The Power of Graph Methods
Posted by: David A Stumpf, MD, PhD
Post Date: 2020-09-20 Modified: 2020-09-29
Topic : Neo4j
Graph methods are powerful and especially well suited for genealogy research. The GFG platform, which deploys Neo4j, exploits some of the capabilities. Neo4j version 4 enables multiple databases on the same server, allowing each user to have their own environment with access control and role management. Users can create their database and upload vendor files for multiple kits. This schema includes nodes and edges. Edges are the relationships between the nodes. Both nodes and edges can have properties (metadata). Details of this are described in another post.

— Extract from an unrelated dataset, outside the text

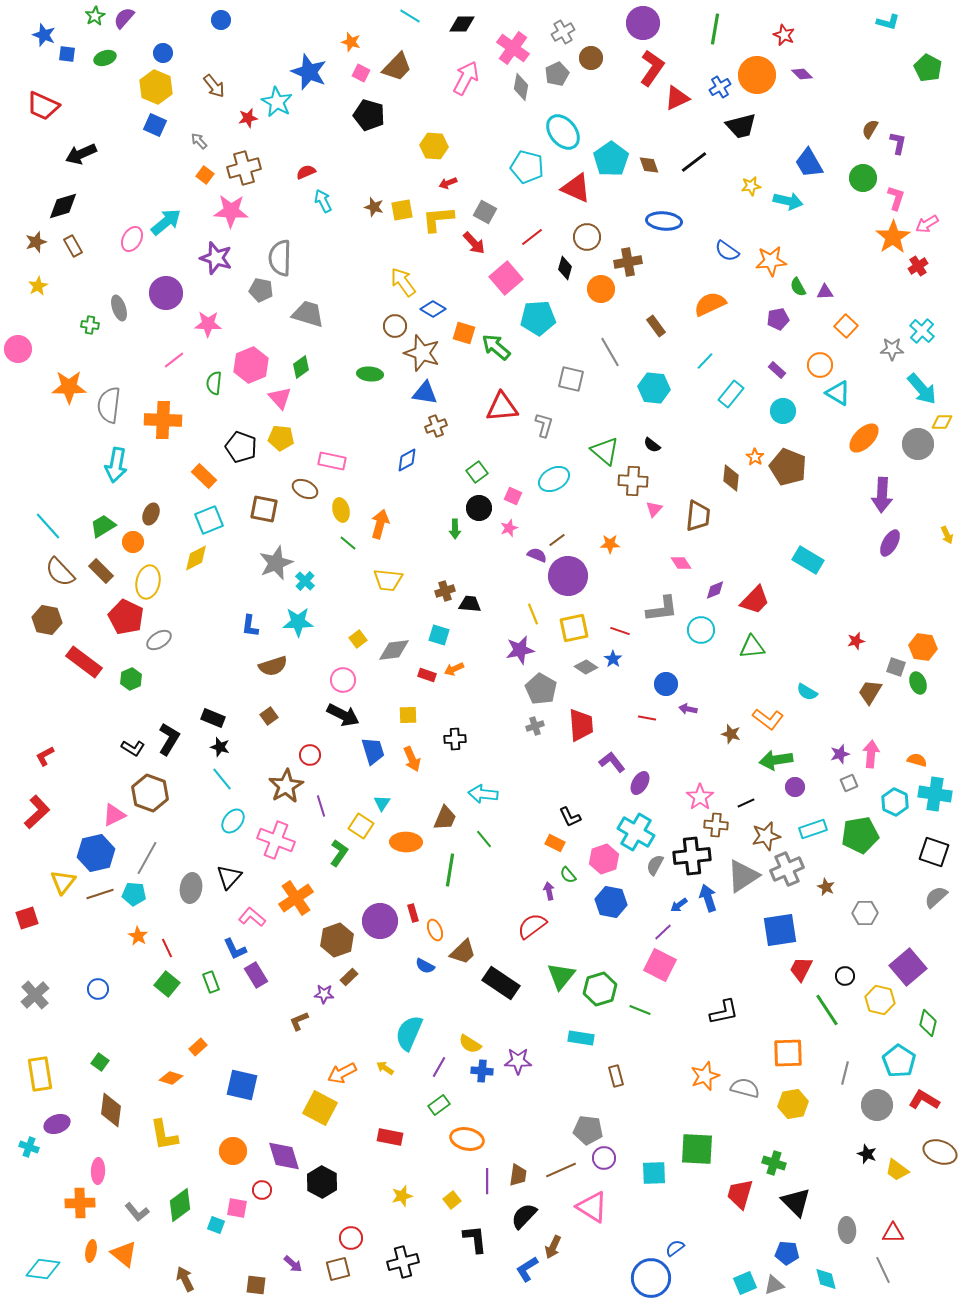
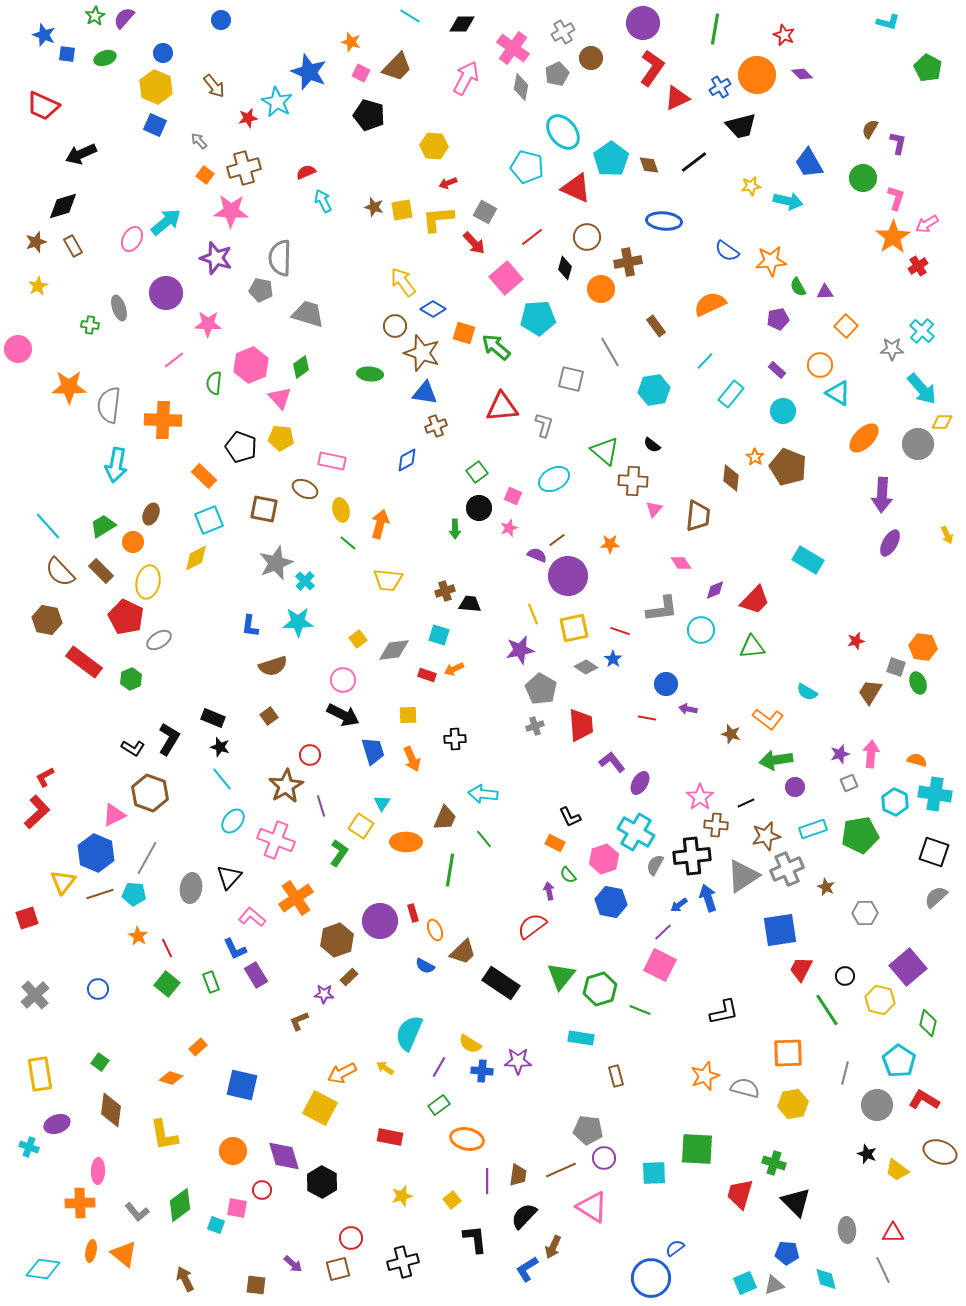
cyan hexagon at (654, 388): moved 2 px down; rotated 16 degrees counterclockwise
red L-shape at (45, 756): moved 21 px down
blue hexagon at (96, 853): rotated 24 degrees counterclockwise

Genetic genealogy primarily uses two graphs, the traditional family tree and graphs created by DNA. Linking these two graphs is much easier and more robust in a graph database. The platform provides user friendly tools for you to curate the links between your two graphs. Queries are more intuitive and efficient that traditional relational databases because traversal of paths in a graph replaces stepping through joins. Queries traversing the graph can collect information along the path, such as lineage information. Finding common ancestors involves traversals until they intersect. Similarly you can easily traverse from an ancestor to all descendants who have DNA test results. DNA results are linked to the tester and their traditional family tree (from a GEDCOM file). Putting this together, one can readily produce chromosome segment data for descendants of an ancestor with all the matches at a segment and those matches not at the segment. This is triangulation of segments made easy. Assembly of shared matches, which may not share segments, is also robust in a graph system. The platform also deployes a variety of visualization tools and outputs that can be downloaded. These will be discussed in detail in other posts. including a few listed here.
Previous blog posts provide useful background:
- Graph Databases in Genealogy; Nov 2017
- Neo4j Technical Issues; Dec 2017. Significant upgrades since then
- Y-DNA Haplotrees; Dec 2017
There are several other tools available to genealogist interested in clustering and graph analytic methods:
Graphs are everywhere! When you grasp their pervasiveness, your world view is transformed. Albert-László Barabási has written books for lay readers and Linked is a good starting point for understanding graphs in general. He has also written a definitive textbook and reference work: Network Science.